By Richard Asinof
By Richard Asinof
Starting July 1, Blue Cross Blue Shield of Massachusetts, the state’s largest health insurer, is launching a policy to curb abuse of prescription painkillers by limiting the amount of pain medication most patients can receive without prior approval from the insurer. Under the program, patients will be allowed to fill a 15-day prescription and one additional 15-day supply of opioid drugs such as Percocet and Vicodin before the insurer steps in and halts prescription refills.
Dr. John Fallon, Blue Cross’s chief physician executive and senior vice president, led the 18-month effort to develop the new policy. Providence Business News asked Fallon to describe the how’s and why’s of the program, which Fallon believes can serve as a national model.
PBN: What prompted you to develop a plan to stem the oversupply of prescription pain killers in the marketplace by limiting the quantity of pills available up front?
FALLON: Prescription opioid misuse, abuse and diversion are serious public health issues. The Centers for Disease Control and Prevention has called prescription drug abuse an epidemic and the fastest growing drug problem in the United States.
As Massachusetts’ largest commercial health insurer, we believe health plans can play a role in helping address these problems that have consumed too many individuals, families and communities. We must always ensure that our members who need treatment for pain get it, but we can also work to minimize the risks of using opioid medications.
In our research, we found that most people only use a 7-day supply of pain medication to treat their symptoms. However, we found that more than 30,000 of our members received prescriptions for short-acting painkillers lasting longer than 30 days. Experts believe that taking a narcotic for more than 30 days increases your chance of dependency.
PBN: In developing the new rules, with whom did you consult and work? How long did it take to arrive at a final plan?
FALLON: We worked with a panel of outside experts over an 18-month period to come up with this plan. We had specialists in pain management, primary care and addiction work with us to come up with the evidence-based prescribing practices that are promoted as part of this policy.
Our plan was developed by practicing physicians and pharmacists for physicians and prescribing clinicians. It’s been a long process, but the end result is a policy that balances the needs of patients first – particularly the treatment needs of vulnerable patients – and the need for greater safety and quality in narcotic prescribing.
We have made special accommodations for people on chronic medications, and for those who have cancer or who are at the end of life so that their care is not impacted by this change.
PBN: Has there been push back from doctors? From other insurers?
FALLON: For the most part, we have received very positive feedback on our plans. We’ve also briefed a number of state officials, and they have been similarly supportive.
We are aware that some of the elements of this program will require more effort on the part of doctors and other health care providers, and we were very sensitive to that in designing a program that was not unduly burdensome for doctors.
However, we think that a small amount of front-end effort will pay real dividends in the long run. Opioid addiction creates a lot of work for all practicing clinicians, both because of the addiction itself and the negative effects it has on the overall health of the patient. If we can help prevent that addiction in the first place, benefits will accrue to doctors and society as a whole.
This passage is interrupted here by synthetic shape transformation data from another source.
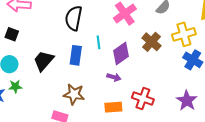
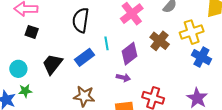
black square: (12, 34) -> (32, 32), moved
blue rectangle: (76, 55) -> (84, 57), turned 48

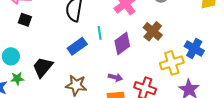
yellow cross: (192, 32) -> (172, 63), moved
black trapezoid: (52, 64) -> (43, 67), moved
purple arrow: (123, 78) -> (115, 77), moved

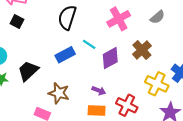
cyan line: (100, 33) -> (89, 44), turned -56
yellow cross: (172, 63) -> (157, 84), turned 35

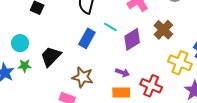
blue rectangle: (65, 55) -> (87, 38), turned -30

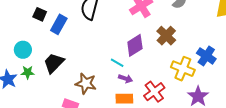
cyan line: (110, 27) -> (117, 63), moved
blue rectangle: (87, 38) -> (59, 24), moved
red cross: (151, 86) -> (154, 92), turned 30

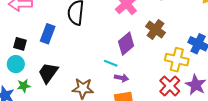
black square: (40, 14) -> (20, 44), moved
red cross: (154, 92) -> (170, 86), moved

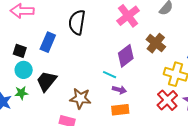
cyan circle: (16, 64) -> (24, 70), moved

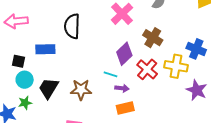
blue rectangle: (48, 42) -> (45, 49), turned 72
brown star: (80, 98) -> (81, 90), moved
red cross: (167, 100) -> (147, 69), moved

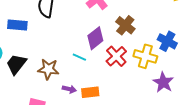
purple arrow: (122, 88) -> (69, 89), moved

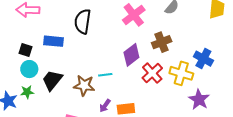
brown cross: (125, 25) -> (162, 42), turned 30
cyan line: (79, 57) -> (105, 75), moved, turned -32
purple arrow: (69, 89) -> (105, 106), turned 112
PBN: Do you see your plan as a potential national model to address the epidemic in abuse of prescription painkillers?
FALLON: We believe that health plans should play a role in addressing this serious public health problem, and we do believe that our plan could be a model for other health plans to follow.
We know that there is no silver bullet to solving this issue – if there was it would have been solved a long time ago. However, we do believe that health plans can play a constructive role in the overall community response to prescription misuse, abuse and diversion.
PBN: What kind of cooperation have you received from pharmacies? Do you believe there is a need to have a higher co-pay for opioids?
FALLON: We’ve had very good cooperation from the pharmacies that we have worked with, and their contributions have been helpful to our planning.
At the outset of this process, we made a very clear decision to not do anything that might result in a barrier to care for our members who need treatment for pain. Our focus is on safety, quality and evidence-based narcotics prescribing for our members. We believe that approach is better for our members, better for doctors and ultimately will be better for our society as a whole.